● WHAT YOU WILL DO
Please set down the records exactly, keeping every line.

Segment Start: EXERCISE MATERIALS

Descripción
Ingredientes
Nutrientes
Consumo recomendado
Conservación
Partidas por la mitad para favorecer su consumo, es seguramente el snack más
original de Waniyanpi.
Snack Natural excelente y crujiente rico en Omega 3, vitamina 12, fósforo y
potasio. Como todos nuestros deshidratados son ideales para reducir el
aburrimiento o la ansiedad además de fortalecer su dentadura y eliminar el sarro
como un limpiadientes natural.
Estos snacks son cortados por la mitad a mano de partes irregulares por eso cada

Segment End: EXERCISE MATERIALS

● TASK OUTPUT
Descripción
Ingredientes
Nutrientes
Consumo recomendado
Conservación
Partidas por la mitad para favorecer su consumo, es seguramente el snack más
original de Waniyanpi.
Snack Natural excelente y crujiente rico en Omega 3, vitamina 12, fósforo y
potasio. Como todos nuestros deshidratados son ideales para reducir el
aburrimiento o la ansiedad además de fortalecer su dentadura y eliminar el sarro
como un limpiadientes natural.
Estos snacks son cortados por la mitad a mano de partes irregulares por eso cada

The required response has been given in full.